─── Material for this task

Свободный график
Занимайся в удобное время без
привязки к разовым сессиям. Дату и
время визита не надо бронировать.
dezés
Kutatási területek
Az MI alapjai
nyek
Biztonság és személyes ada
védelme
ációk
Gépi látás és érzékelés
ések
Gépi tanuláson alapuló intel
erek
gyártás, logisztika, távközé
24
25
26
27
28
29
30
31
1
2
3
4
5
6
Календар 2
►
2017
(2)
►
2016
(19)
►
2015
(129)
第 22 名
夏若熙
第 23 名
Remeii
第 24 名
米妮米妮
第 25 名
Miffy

──────
─── Material for this task

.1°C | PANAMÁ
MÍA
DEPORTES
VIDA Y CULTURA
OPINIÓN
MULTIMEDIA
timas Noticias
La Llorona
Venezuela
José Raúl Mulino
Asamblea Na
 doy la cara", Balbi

──────
─── Material for this task

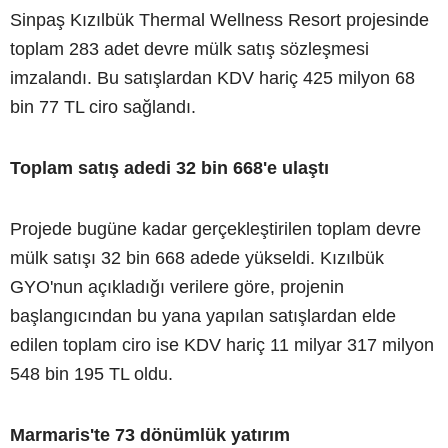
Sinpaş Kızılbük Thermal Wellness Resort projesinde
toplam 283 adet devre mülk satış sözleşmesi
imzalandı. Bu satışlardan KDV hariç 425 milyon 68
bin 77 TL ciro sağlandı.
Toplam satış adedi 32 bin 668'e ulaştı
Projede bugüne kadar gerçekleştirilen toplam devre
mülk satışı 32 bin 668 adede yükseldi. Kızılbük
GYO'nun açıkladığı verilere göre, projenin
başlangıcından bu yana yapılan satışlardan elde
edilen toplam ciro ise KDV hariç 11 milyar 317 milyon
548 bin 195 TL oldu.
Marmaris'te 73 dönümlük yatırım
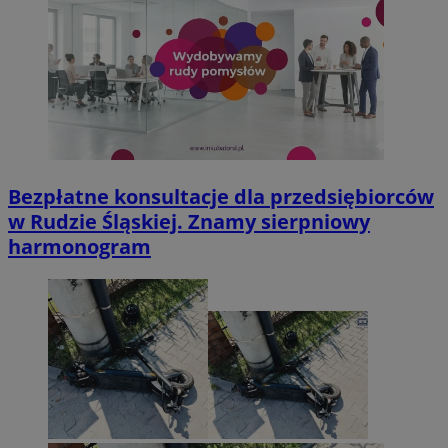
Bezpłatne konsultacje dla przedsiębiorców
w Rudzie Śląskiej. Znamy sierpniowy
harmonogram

──────

**Description of the task:**
Look through the entries above; find each line with the word "Gépi" and copy it.

**Task response:**
Gépi látás és érzékelés
Gépi tanuláson alapuló intel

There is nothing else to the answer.